## Problem requirements:
Quote the entries word for word. Omit the pictures.

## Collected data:

BEGIN

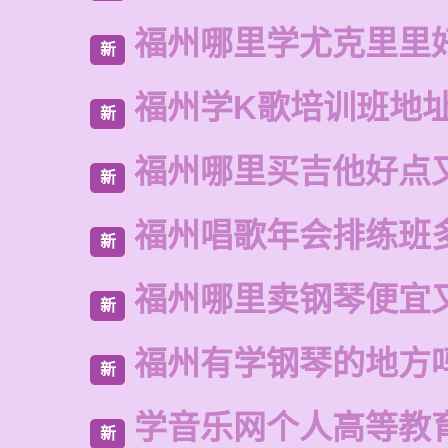
福州哪里学尤克里里
新
福州学K歌培训班地
新
福州哪里买吉他好点
新
福州唱歌年会排练班
新
福州哪里卖钢琴便宜
新
福州有学钢琴的地方
新
学音乐网个人高等教
新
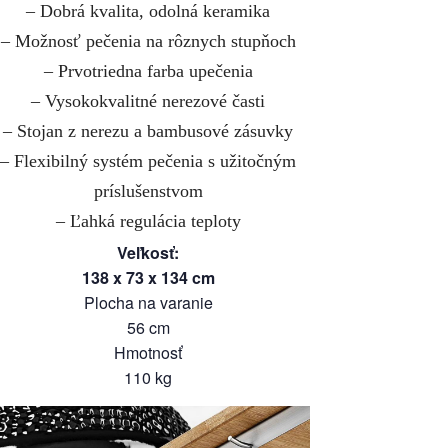
– Dobrá kvalita, odolná keramika
– Možnosť pečenia na rôznych stupňoch
– Prvotriedna farba upečenia
– Vysokokvalitné nerezové časti
– Stojan z nerezu a bambusové zásuvky
– Flexibilný systém pečenia s užitočným
príslušenstvom
– Ľahká regulácia teploty
Veľkosť
:
138
x
73
x
134
cm
Plocha na varanie
56
cm
Hmotnosť
110
kg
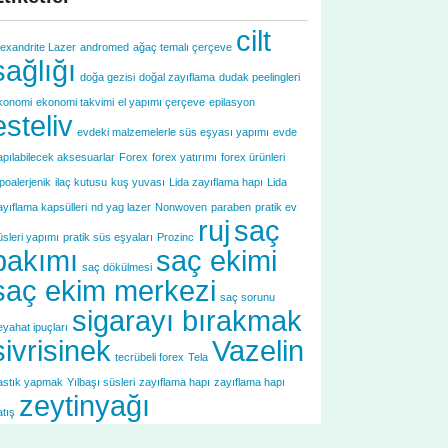
cilt
lexandrite Lazer
andromed
ağaç temalı çerçeve
sağlığı
doğa gezisi
doğal zayıflama
dudak peelingleri
konomi
ekonomi takvimi
el yapımı çerçeve
epilasyon
esteliv
evdeki malzemelerle süs eşyası yapımı
evde
apılabilecek aksesuarlar
Forex
forex yatırımı
forex ürünleri
ipoalerjenik
ilaç kutusu
kuş yuvası
Lida zayıflama hapı
Lida
ayıflama kapsülleri
nd yag lazer
Nonwoven
paraben
pratik ev
ruj
saç
üsleri yapımı
pratik süs eşyaları
Prozinc
bakımı
saç ekimi
saç dökülmesi
saç ekim merkezi
saç sorunu
sigarayı bırakmak
eyahat ipuçları
sivrisinek
Vazelin
tecrübeli forex
Tela
astık yapmak
Yılbaşı süsleri
zayıflama hapı
zayıflama hapı
zeytinyağı
atış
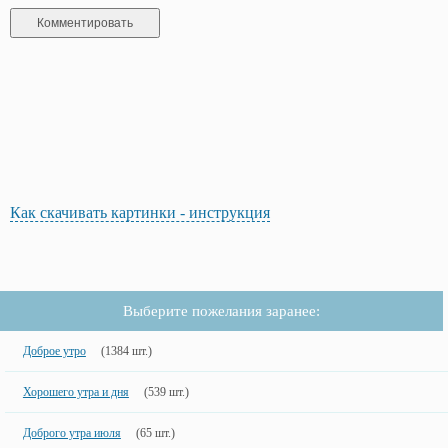
Как скачивать картинки - инструкция
Выберите пожелания заранее:
Доброе утро
(1384 шт.)
Хорошего утра и дня
(539 шт.)
Доброго утра июля
(65 шт.)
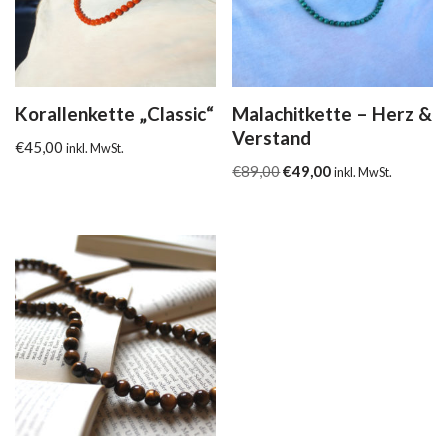
Korallenkette „Classic“
Malachitkette – Herz &
Verstand
€
45,00
inkl. MwSt.
€
89,00
€
49,00
inkl. MwSt.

END

## Expected answer:
福州哪里学尤克里里
新
福州学K歌培训班地
新
福州哪里买吉他好点
新
福州唱歌年会排练班
新
福州哪里卖钢琴便宜
新
福州有学钢琴的地方
新
学音乐网个人高等教
新
– Dobrá kvalita, odolná keramika
– Možnosť pečenia na rôznych stupňoch
– Prvotriedna farba upečenia
– Vysokokvalitné nerezové časti
– Stojan z nerezu a bambusové zásuvky
– Flexibilný systém pečenia s užitočným
príslušenstvom
– Ľahká regulácia teploty
Veľkosť
:
138
x
73
x
134
cm
Plocha na varanie
56
cm
Hmotnosť
110
kg
cilt
lexandrite Lazer
andromed
ağaç temalı çerçeve
sağlığı
doğa gezisi
doğal zayıflama
dudak peelingleri
konomi
ekonomi takvimi
el yapımı çerçeve
epilasyon
esteliv
evdeki malzemelerle süs eşyası yapımı
evde
apılabilecek aksesuarlar
Forex
forex yatırımı
forex ürünleri
ipoalerjenik
ilaç kutusu
kuş yuvası
Lida zayıflama hapı
Lida
ayıflama kapsülleri
nd yag lazer
Nonwoven
paraben
pratik ev
ruj
saç
üsleri yapımı
pratik süs eşyaları
Prozinc
bakımı
saç ekimi
saç dökülmesi
saç ekim merkezi
saç sorunu
sigarayı bırakmak
eyahat ipuçları
sivrisinek
Vazelin
tecrübeli forex
Tela
astık yapmak
Yılbaşı süsleri
zayıflama hapı
zayıflama hapı
zeytinyağı
atış
Как скачивать картинки - инструкция
Выберите пожелания заранее:
Доброе утро
(1384 шт.)
Хорошего утра и дня
(539 шт.)
Доброго утра июля
(65 шт.)
Korallenkette „Classic“
Malachitkette – Herz &
Verstand
€
45,00
inkl. MwSt.
€
89,00
€
49,00
inkl. MwSt.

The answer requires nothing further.